Home Today's Reason to Drink September 2: The Widening Gyre

September 2: The Widening Gyre

On this day in 1919, the great Irish poet W. B. Yeats put the finishing touches on his peerless poem “The Second Coming.” Brimming with apocalyptic imagery, biblical references and a general sense of doom, it’s probably my favorite poem. It’s also one of the must plundered poems, almost all of its stanzas have been appropriated as book names, album titles and song lyrics. And now, as a reason to drink. Here goes. 

Turning and turning in the widening gyre
The falcon cannot hear the falconer;
Things fall apart; the centre cannot hold;
Mere anarchy is loosed upon the world,
The blood-dimmed tide is loosed, and everywhere
The ceremony of innocence is drowned;
The best lack all conviction, while the worst
Are full of passionate intensity.

Surely some revelation is at hand;
Surely the Second Coming is at hand.
The Second Coming!
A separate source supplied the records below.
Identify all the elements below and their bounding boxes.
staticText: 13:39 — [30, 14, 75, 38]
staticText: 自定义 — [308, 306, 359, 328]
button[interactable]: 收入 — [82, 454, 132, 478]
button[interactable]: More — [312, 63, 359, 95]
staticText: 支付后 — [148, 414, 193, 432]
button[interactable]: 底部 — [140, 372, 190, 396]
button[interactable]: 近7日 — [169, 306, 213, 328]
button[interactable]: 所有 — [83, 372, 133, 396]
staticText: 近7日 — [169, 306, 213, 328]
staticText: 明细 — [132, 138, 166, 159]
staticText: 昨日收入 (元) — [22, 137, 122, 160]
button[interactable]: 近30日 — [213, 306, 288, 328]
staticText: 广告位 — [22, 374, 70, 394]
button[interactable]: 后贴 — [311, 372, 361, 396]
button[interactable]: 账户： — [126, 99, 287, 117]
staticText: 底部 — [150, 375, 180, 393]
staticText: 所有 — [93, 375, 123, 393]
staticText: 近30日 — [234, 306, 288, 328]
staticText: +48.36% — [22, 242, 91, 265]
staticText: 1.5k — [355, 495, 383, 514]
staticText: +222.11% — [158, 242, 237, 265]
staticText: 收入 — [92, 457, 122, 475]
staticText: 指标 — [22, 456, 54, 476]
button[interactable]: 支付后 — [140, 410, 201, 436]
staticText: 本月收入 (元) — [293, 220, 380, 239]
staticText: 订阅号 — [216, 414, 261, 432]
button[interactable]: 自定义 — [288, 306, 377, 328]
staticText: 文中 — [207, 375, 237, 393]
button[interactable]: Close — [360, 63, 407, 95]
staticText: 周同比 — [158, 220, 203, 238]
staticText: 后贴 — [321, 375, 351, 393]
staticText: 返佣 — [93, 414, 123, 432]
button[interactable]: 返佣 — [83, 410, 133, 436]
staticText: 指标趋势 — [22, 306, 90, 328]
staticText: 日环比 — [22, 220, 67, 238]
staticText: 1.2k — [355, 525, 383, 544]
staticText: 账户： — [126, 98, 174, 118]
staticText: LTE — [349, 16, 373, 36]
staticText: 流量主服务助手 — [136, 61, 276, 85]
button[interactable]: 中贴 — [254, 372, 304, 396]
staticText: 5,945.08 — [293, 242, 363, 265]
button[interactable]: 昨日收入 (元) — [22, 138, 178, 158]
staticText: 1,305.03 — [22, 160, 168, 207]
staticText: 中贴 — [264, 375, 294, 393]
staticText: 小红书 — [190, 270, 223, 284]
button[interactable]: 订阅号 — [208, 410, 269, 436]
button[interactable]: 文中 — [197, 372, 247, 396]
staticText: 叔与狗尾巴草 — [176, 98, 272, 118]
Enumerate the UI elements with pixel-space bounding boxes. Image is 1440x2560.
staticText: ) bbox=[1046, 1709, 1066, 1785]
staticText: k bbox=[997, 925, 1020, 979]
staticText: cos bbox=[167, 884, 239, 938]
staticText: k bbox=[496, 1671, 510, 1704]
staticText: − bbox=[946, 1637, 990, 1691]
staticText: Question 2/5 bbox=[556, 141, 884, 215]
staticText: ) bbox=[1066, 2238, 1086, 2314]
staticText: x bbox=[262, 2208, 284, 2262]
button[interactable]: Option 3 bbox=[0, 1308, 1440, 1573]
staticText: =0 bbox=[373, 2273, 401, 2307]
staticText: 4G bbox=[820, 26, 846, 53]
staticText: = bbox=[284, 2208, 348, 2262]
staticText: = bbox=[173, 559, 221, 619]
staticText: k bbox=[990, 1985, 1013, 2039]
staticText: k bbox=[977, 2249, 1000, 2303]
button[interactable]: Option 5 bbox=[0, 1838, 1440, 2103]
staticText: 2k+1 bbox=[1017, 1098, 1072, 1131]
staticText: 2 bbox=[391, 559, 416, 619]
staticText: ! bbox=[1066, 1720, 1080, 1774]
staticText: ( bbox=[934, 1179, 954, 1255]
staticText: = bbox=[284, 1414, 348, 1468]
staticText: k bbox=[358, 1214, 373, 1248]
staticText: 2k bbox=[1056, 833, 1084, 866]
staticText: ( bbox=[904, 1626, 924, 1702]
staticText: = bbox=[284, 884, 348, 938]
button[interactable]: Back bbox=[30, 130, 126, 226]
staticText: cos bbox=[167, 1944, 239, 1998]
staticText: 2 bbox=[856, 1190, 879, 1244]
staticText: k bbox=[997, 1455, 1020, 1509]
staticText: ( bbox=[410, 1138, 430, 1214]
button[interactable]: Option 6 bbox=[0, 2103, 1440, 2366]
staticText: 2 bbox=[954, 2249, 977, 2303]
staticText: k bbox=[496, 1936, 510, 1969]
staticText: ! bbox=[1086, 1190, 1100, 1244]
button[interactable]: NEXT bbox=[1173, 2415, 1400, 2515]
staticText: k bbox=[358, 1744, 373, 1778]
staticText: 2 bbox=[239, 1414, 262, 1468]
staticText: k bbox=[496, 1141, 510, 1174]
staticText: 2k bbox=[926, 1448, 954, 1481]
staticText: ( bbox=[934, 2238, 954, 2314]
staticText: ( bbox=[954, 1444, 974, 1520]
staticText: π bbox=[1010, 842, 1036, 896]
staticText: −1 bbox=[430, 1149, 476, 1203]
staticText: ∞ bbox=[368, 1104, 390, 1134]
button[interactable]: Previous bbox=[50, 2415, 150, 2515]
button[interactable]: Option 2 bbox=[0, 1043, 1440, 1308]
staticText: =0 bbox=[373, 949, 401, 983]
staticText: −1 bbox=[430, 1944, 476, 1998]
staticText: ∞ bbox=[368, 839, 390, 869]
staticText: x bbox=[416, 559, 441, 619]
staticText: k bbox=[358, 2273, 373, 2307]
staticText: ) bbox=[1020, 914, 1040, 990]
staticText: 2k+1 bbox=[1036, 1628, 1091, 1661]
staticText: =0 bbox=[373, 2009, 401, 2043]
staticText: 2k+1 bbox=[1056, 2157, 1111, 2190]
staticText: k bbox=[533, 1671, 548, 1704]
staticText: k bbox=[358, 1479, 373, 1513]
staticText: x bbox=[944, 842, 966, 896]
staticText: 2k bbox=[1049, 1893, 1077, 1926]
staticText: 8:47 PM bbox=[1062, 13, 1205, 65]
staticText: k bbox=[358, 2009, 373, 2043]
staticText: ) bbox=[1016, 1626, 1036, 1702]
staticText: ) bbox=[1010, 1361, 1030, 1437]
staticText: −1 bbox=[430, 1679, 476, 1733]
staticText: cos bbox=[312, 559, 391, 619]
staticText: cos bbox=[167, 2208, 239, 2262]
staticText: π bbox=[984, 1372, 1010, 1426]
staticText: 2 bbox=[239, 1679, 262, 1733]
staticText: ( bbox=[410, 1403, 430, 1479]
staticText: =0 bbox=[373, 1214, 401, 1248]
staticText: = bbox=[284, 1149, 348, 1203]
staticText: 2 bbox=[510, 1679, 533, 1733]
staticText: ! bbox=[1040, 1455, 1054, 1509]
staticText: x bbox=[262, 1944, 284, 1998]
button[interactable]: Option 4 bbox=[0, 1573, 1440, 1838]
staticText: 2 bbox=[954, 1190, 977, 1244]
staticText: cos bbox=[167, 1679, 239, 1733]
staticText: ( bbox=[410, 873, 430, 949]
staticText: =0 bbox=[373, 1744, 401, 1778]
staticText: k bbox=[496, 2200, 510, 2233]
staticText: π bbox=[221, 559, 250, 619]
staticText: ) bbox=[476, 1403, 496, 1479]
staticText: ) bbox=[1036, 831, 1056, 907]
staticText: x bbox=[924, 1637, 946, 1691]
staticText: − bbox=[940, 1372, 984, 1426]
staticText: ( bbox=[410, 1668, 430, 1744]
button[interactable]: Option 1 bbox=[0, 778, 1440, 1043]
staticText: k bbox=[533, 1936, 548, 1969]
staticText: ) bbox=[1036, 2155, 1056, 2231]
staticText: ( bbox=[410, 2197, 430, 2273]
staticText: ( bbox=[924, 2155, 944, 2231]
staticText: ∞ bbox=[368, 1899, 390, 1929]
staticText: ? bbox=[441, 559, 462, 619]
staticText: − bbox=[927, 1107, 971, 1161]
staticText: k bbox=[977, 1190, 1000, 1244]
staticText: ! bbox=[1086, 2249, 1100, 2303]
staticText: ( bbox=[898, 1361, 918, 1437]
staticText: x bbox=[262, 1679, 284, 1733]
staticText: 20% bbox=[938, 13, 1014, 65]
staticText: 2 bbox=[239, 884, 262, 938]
Hardly are those words out
When a vast image out of Spiritus Mundi
Troubles my sight: somewhere in sands of the desert
A shape with lion body and the head of a man,
A gaze blank and pitiless as the sun,
Is moving its slow thighs, while all about it
Reel shadows of the indignant desert birds.
The darkness drops again; but now I know
That twenty centuries of stony sleep
Were vexed to nightmare by a rocking cradle,
And what rough beast, its hour come round at last,
Slouches towards Bethlehem to be born?